The "horrific" imagery can't save Silent Hill: Revelation, either. Bassett and his team of creature designers like the globby forms who move all herky jerky and usually look like they have vaginas for faces. That's a visual seen time after time after time in this film, pretty much every time Heather has one of her visions of the town or even walks down a dark hallway. None of it comes off as terrifying or even remotely frightening, and the one, interesting creature in the film, a spider made up of mannequin parts, is undercut by painfully obvious CGI. Not even Pyramid Head, essentially the face of horror in these movies a la Pinhead or Leatherface, brings any kind of genuine suspense to the film, since he's mostly left to spin a wheel that turns a Merry-Go-Round. Bassett doesn't even seem to know how to use what's already been created for him.
As the story progresses, it becomes more and more weighed down by ridiculous twists and perplexing "revelations." At a certain point in the film all hell seems to break loose, and things just start happening for no discernible reason. Bassett, always ready with the exposition, handles the confusion by having his character spout out exactly what's going on and why. Thank you for telling me the story of Silent Hill, Silent Hill: Revelation, because I certainly didn't sit down to watch the movie or anything.

The acting is pretty much on par with your typical DVD rental, as well, with Adelaide Clemens taking the lead reigns as Heather/Sharon/demon girl. Neither she nor any of her notably known cast members (including Kit Harrington from "Game of Thrones") provide anything of interest. The most remarkable aspect about Silent Hill: Revelation's cast is that it includes Deborah Kara Unger, Malcolm McDowell (above), and Carrie-Anne Moss all apparently giving up an afternoon to film their respective parts. None of them are in the movie for more than 60 seconds each, and McDowell's role is so glaringly pointless that the man's name is surely the only reason it wasn't dropped on the editing room floor. That's not even the grossest example of meaningless plot points.

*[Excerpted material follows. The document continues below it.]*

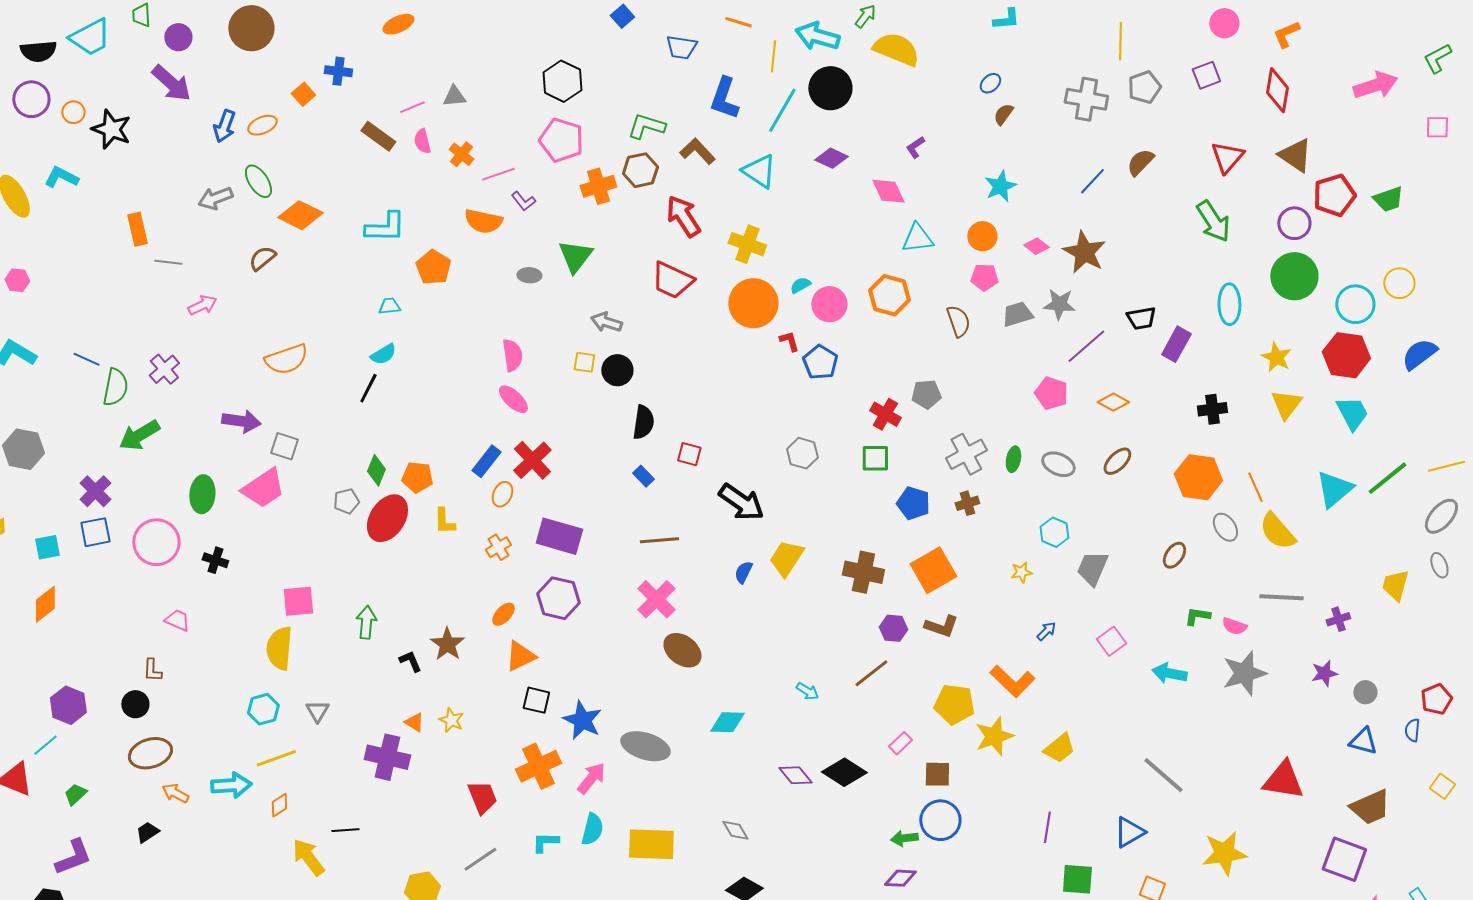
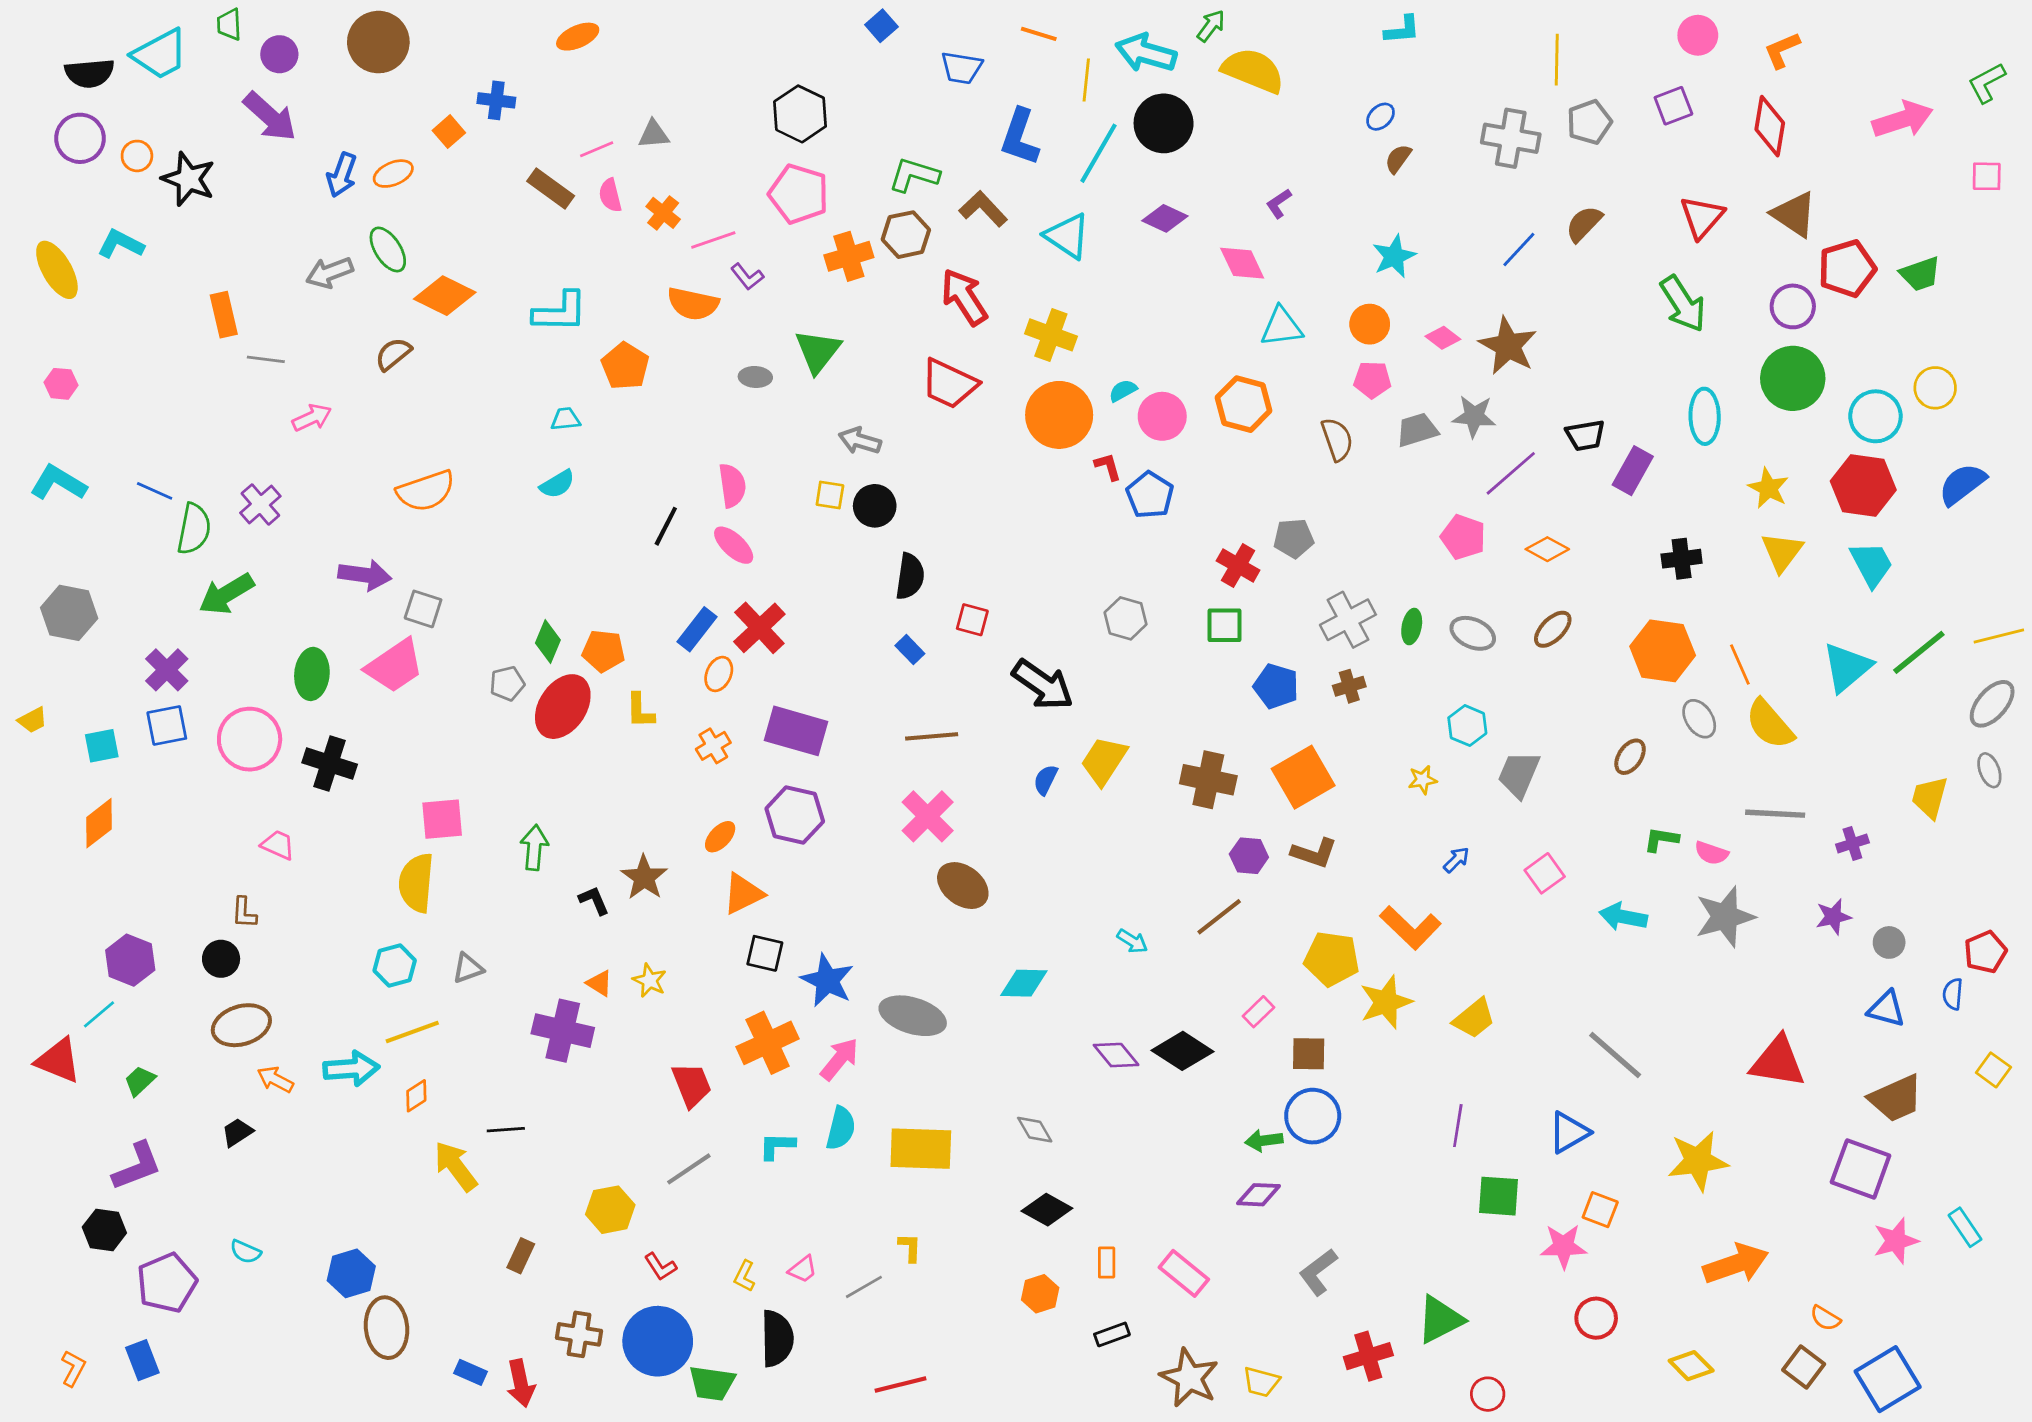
black line: (368, 388) -> (666, 526), moved
black cross: (215, 560) -> (330, 763), size x1.5
gray triangle: (317, 711) -> (468, 968), turned 40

The Silent Hill video games always seemed vague enough that plopping characters into the atmospheric setting could always be the starting point of an interesting mystery narrative, but that would require filmmakers who want to devise something inventive or, God forbid, entertaining. Silent Hill: Revelation is neither, the one task it seems to accomplish being that it shows how creepy, intense, and effective the first Silent Hill movie was. That's about the opposite of what one is supposed to do with a sequel to a property such as this. Unfortunately, Michael J. Bassett wasn't up to the task of giving us an interesting or scary Silent Hill movie. At this point, we're not even sure a third chance at it is worth taking.